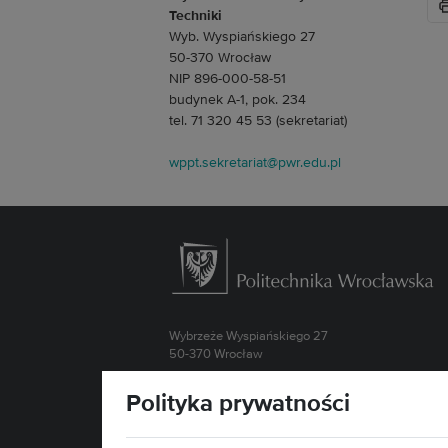
Techniki
Wyb. Wyspiańskiego 27
50-370 Wrocław
NIP 896-000-58-51
budynek A-1, pok. 234
tel. 71 320 45 53 (sekretariat)
wppt.sekretariat@pwr.edu.pl
Wybrzeże Wyspiańskiego 27
50-370 Wrocław
Kontakt »
Polityka prywatności
Mapa serwisu »
Deklaracja dostępności »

▸ Task statement
Leaving aside the images, write out the entries above word for word.

▸ Response area
Techniki
Wyb. Wyspiańskiego 27
50-370 Wrocław
NIP 896-000-58-51
budynek A-1, pok. 234
tel. 71 320 45 53 (sekretariat)
wppt.sekretariat@pwr.edu.pl
Wybrzeże Wyspiańskiego 27
50-370 Wrocław
Kontakt »
Polityka prywatności
Mapa serwisu »
Deklaracja dostępności »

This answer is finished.